# What is required
Two lines mark the range in the entries below: the one holding "Editorial Policy" and the one holding "Ica: cuestionan a funcionaria". Set down those two and all lines between them, exactly.

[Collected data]
# # # #
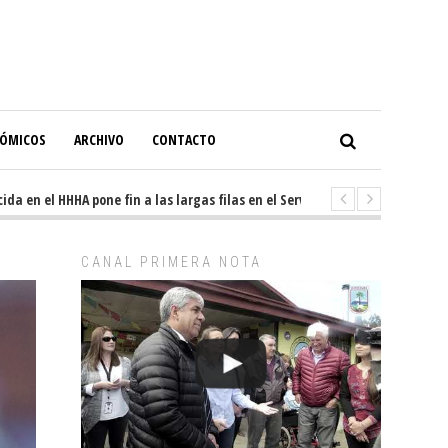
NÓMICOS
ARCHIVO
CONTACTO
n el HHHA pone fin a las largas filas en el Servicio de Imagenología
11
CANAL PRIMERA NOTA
# # # #
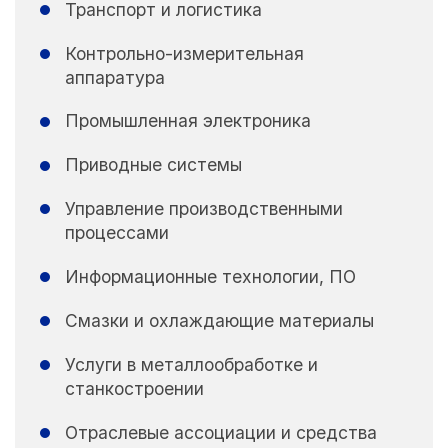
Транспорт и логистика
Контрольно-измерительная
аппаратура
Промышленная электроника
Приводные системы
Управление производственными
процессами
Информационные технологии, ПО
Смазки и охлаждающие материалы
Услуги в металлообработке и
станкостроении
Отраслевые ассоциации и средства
# # # #
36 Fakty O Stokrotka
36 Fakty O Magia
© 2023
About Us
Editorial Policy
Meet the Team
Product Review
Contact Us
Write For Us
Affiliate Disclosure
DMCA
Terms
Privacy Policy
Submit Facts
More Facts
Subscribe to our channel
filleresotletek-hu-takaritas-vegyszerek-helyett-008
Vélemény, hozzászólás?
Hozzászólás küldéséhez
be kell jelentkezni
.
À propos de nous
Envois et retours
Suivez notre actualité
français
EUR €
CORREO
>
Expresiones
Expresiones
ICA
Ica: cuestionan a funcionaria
# # # #
# Answer
Editorial Policy
Meet the Team
Product Review
Contact Us
Write For Us
Affiliate Disclosure
DMCA
Terms
Privacy Policy
Submit Facts
More Facts
Subscribe to our channel
filleresotletek-hu-takaritas-vegyszerek-helyett-008
Vélemény, hozzászólás?
Hozzászólás küldéséhez
be kell jelentkezni
.
À propos de nous
Envois et retours
Suivez notre actualité
français
EUR €
CORREO
>
Expresiones
Expresiones
ICA
Ica: cuestionan a funcionaria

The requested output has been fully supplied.